Task goal
Every entry below should appear in the answer exactly as written, apart from the pictures.

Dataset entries
********************

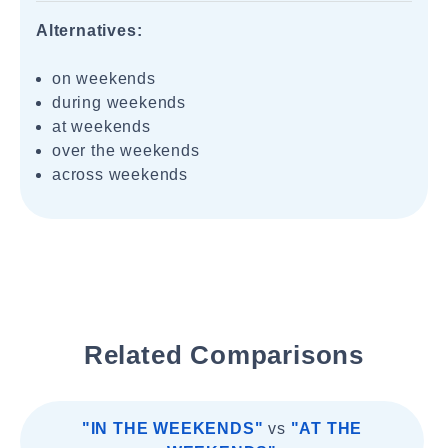
Alternatives:
on weekends
during weekends
at weekends
over the weekends
across weekends
Related Comparisons
"IN THE WEEKENDS"
vs
"AT THE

********************

Reply to the exercise
Alternatives:
on weekends
during weekends
at weekends
over the weekends
across weekends
Related Comparisons
"IN THE WEEKENDS"
vs
"AT THE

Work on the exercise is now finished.